Good news all you robot overlord fans! Eugene Goostman, a Russian chatterbot, has become the first ever computer program to pass the Turing Test, named for mathematician Alan Turing. Turing is often lauded as the hero of the tech world, for both his work in coding and mathmatics, though his name is not as widespread as other pioneers of the field. Turing was imprisoned in 1952 for "gross indeceny"-a criminal charge for homosexuality. He committed suicide two years later. In 2013, he recieved a posthumous pardon.
The test was proposed in Turing's 1950 paper, titled Computing Machinery and Intelligence. It is an overall analysis of a machine's intelligence through it's capacity to simulate human behavior. In this instance, the chatterbots needed to convince more than 30% of the judges that they were speaking to an actual human, and not a program.
This past weekend's test took place at the Royal Society in London. Eugene and four other chatterbots engaged in a series of five minute conversations with a panel of judges. Io9 reports that Eugene convinced 1 in 3 judges that he was a non-native English speaking Ukranian boy.

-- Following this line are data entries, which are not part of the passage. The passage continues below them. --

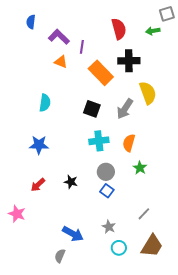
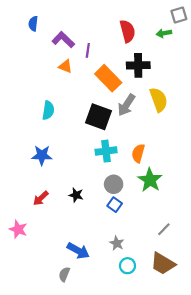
black square: (92, 109) -> (99, 117), size x1.4
gray arrow: (125, 109) -> (126, 105), moved
green star: (140, 168) -> (150, 180), size x1.6
gray line: (144, 214) -> (164, 229), moved
brown trapezoid: (152, 246) -> (163, 264), turned 90

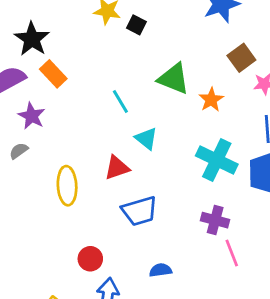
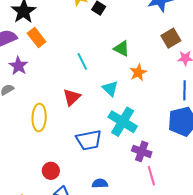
green triangle: (174, 79) -> (121, 49), size x0.7
orange star: (211, 100) -> (138, 72), moved
cyan triangle: (146, 139) -> (110, 88), moved
cyan cross: (217, 160) -> (123, 122), moved
red triangle: (117, 168) -> (72, 97), moved, turned -30

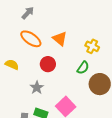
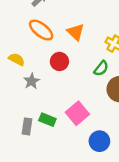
gray star: (37, 88) -> (32, 81), moved

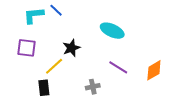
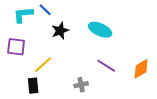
black star: (71, 48) -> (60, 31), moved

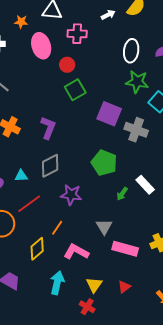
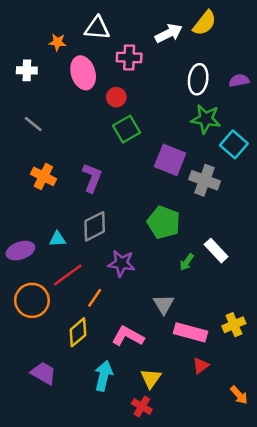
white arrow: (108, 15) -> (169, 33), size x1.5
orange line: (57, 228) -> (95, 298), moved
red triangle: (124, 287) -> (201, 366), moved

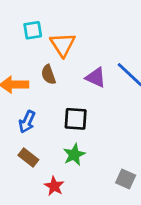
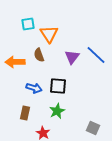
purple triangle: (96, 77) -> (72, 57), turned 42
blue arrow: (27, 122) -> (34, 88), moved, turned -98
brown rectangle: (28, 158) -> (25, 113), turned 64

Eugene also took the test in 2012, but failed the Turing Test, after only managing to convince 29% of the judges panel that he was human.
Io9 points out that Eugene is "not thinking in the cognitive sense; it's a sophisticated simulator of human conversation run by scripts." Meaning that his display of intelligence is actually more a feat of programming than mechinical intelligence, and that robot overlord fans might have to wait a little longer for the supreme intelligence to come along.